Post-scan E: held run expiry

If a HeldRunStore is configured, calls heldRunStore.expireOverdue() to cancel held jobs whose hold expiry deadline has passed. This is a separate concern from heartbeat-based staleness — held runs are waiting for reviewer approval, not executing.

Post-scan D: batch run completion

After all sub-scans and held run expiry, collects the unique runId values of all affected jobs and calls completeRunIfAllJobsTerminal() for each. This checks if all jobs in the run have reached terminal state and, if so, updates the execution_runs row.

Status model

timed_out_stale as distinct DB status

timed_out_stale is stored as a distinct value in execution_jobs.status, not just as an error_message on a failed row.
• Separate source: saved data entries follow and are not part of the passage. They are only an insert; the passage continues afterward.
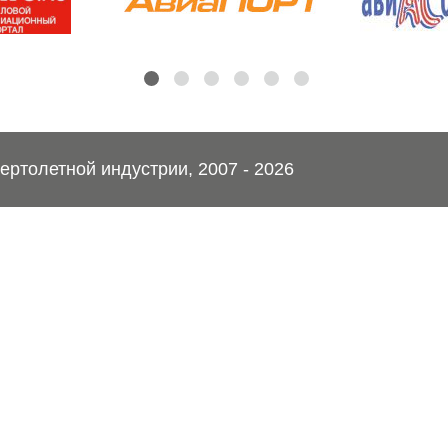
ртолетной индустрии, 2007 - 2026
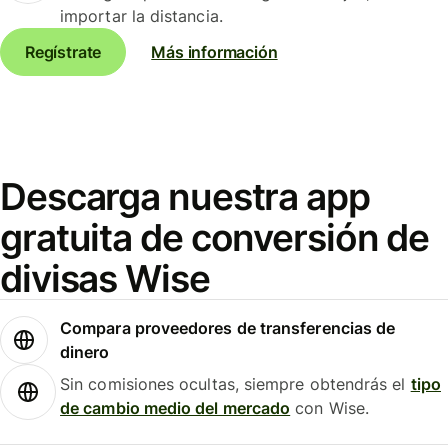
importar la distancia.
Regístrate
Más información
Descarga nuestra app
gratuita de conversión de
divisas Wise
Compara proveedores de transferencias de
dinero
Sin comisiones ocultas, siempre obtendrás el
tipo
de cambio medio del mercado
con Wise.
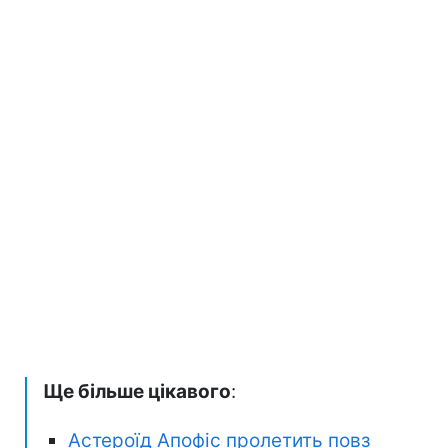
Ще більше цікавого
:
Астероїд Апофіс пролетить повз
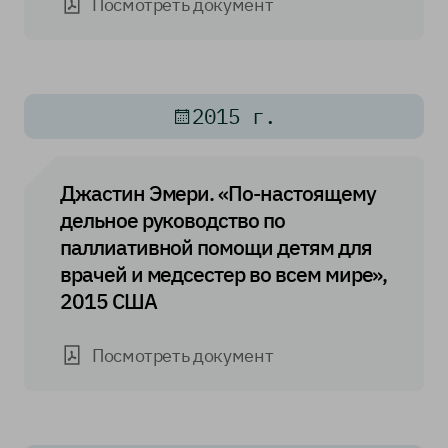
Посмотреть документ
2015 г.
Джастин Эмери. «По-настоящему
дельное руководство по
паллиативной помощи детям для
врачей и медсестер во всем мире»,
2015 США
Посмотреть документ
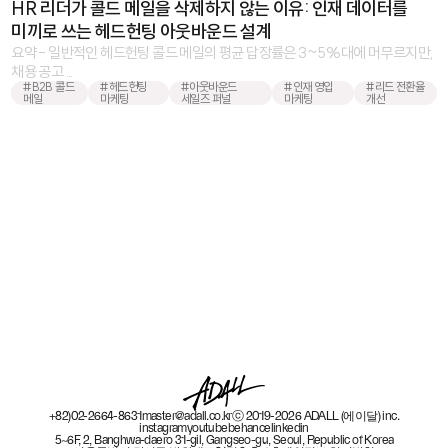
HR 리더가 콜드 메일을 삭제하지 않는 이유: 인재 데이터를
미끼로 쓰는 헤드헌팅 아웃바운드 설계
요약 - 일반적인 헤드헌팅 콜드 메일의 평균 답장률은 3~5%대에 머무르지만,
채용 공고 ...
#B2B 콜드
#헤드헌팅
#아웃바운드
#인재 영입
#리드 전환율
메일
마케팅
세일즈 퍼널
마케팅
개선
+82)02-2664-8631
master@adall.co.kr
ⓒ 2019-2026 ADALL (에이달) inc.
instagram
youtube
behance
linkedin
5~6F, 2, Banghwa-daero 31-gil, Gangseo-gu, Seoul, Republic of Korea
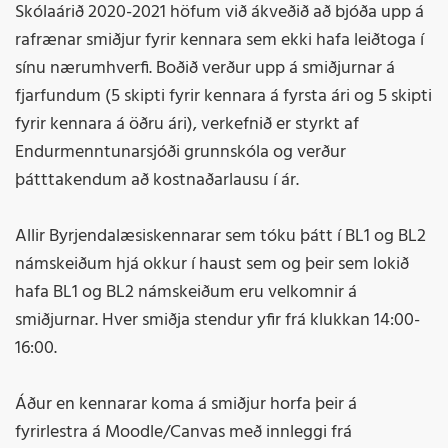
Skólaárið 2020-2021 höfum við ákveðið að bjóða upp á
rafrænar smiðjur fyrir kennara sem ekki hafa leiðtoga í
sínu nærumhverfi. Boðið verður upp á smiðjurnar á
fjarfundum (5 skipti fyrir kennara á fyrsta ári og 5 skipti
fyrir kennara á öðru ári), verkefnið er styrkt af
Endurmenntunarsjóði grunnskóla og verður
þátttakendum að kostnaðarlausu í ár.
Allir Byrjendalæsiskennarar sem tóku þátt í BL1 og BL2
námskeiðum hjá okkur í haust sem og þeir sem lokið
hafa BL1 og BL2 námskeiðum eru velkomnir á
smiðjurnar. Hver smiðja stendur yfir frá klukkan 14:00-
16:00.
Áður en kennarar koma á smiðjur horfa þeir á
fyrirlestra á Moodle/Canvas með innleggi frá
This design enables:

Direct querying: WHERE status = 'timed_out_stale' without parsing error messages.
Separate metrics: Stale timeouts counted independently from regular failures.
GitHub distinction: Maps to timed_out conclusion (not failure).

Relationship to engine state machine

The engine’s 11-state ExecutionState type (the pure-function state machine) is not modified. timed_out_stale is included in the engine’s ExecutionJobStatus Zod enum and TERMINAL_JOB_STATES set (defined in packages/engine/src/protocol/messages/execution-status.ts), so it’s recognized as a terminal state for run completion logic across all tiers.

Overall run status

timed_out_stale is treated as failed when computing overall run status:

Any timed_out_stale job -> run status is failed
failed takes precedence over cancelled

Failure flow

When a stale job is detected:

Optimistic UPDATE: SET status='timed_out_stale' WHERE status='running'
Log warning: Includes runId, jobId, agentId, staleDurationMs
Metric increment: staleRunsDetectedTotal and staleDetectionDurationSeconds
In-memory sync: executionTracker.updateInMemoryJob() (no redundant DB write)
Forward terminal status to Platform: executionTracker.forwardJobTerminalStatus() keeps the Platform execution_jobs projection in sync
Emit infrastructure event: executionTracker.emitInfraEvent() with orchestrator.job.stale_detected for the dashboard timeline
Cancel in-progress steps: executionTracker.cancelStepsForJob() removes stale running indicators from the dashboard
Check run update: checkRunReporter.updateJobStatus() with timed_out conclusion
Force-terminate agent: scalerManager.onAgentDisconnected() + dispatcher.onAgentDisconnect()
Run completion check: completeRunIfAllJobsTerminal() for each affected run (batched)

Crash recovery

On orchestrator startup, StaleRunDetector.start() runs an immediate scan before starting the periodic interval. This catches any jobs that became stale while the orchestrator was down.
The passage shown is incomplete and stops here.